Brief = Down to the last line below, repeat the entries word for word and drop the pictures.

(Dataset items)
#####

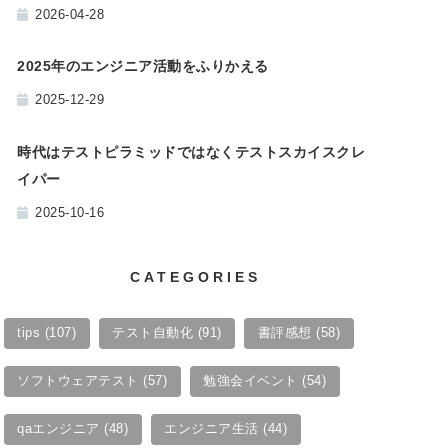
2026-04-28
2025年のエンジニア活動をふりかえる
2025-12-29
時代はテストピラミッドではなくテストスカイスクレ
イパー
2025-10-16
CATEGORIES
tips
(107)
テスト自動化
(91)
書評感想
(58)
ソフトウェアテスト
(57)
勉強会イベント
(54)
qaエンジニア
(48)
エンジニア生活
(44)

#####

Answer section =
2026-04-28
2025年のエンジニア活動をふりかえる
2025-12-29
時代はテストピラミッドではなくテストスカイスクレ
イパー
2025-10-16
CATEGORIES
tips
(107)
テスト自動化
(91)
書評感想
(58)
ソフトウェアテスト
(57)
勉強会イベント
(54)
qaエンジニア
(48)
エンジニア生活
(44)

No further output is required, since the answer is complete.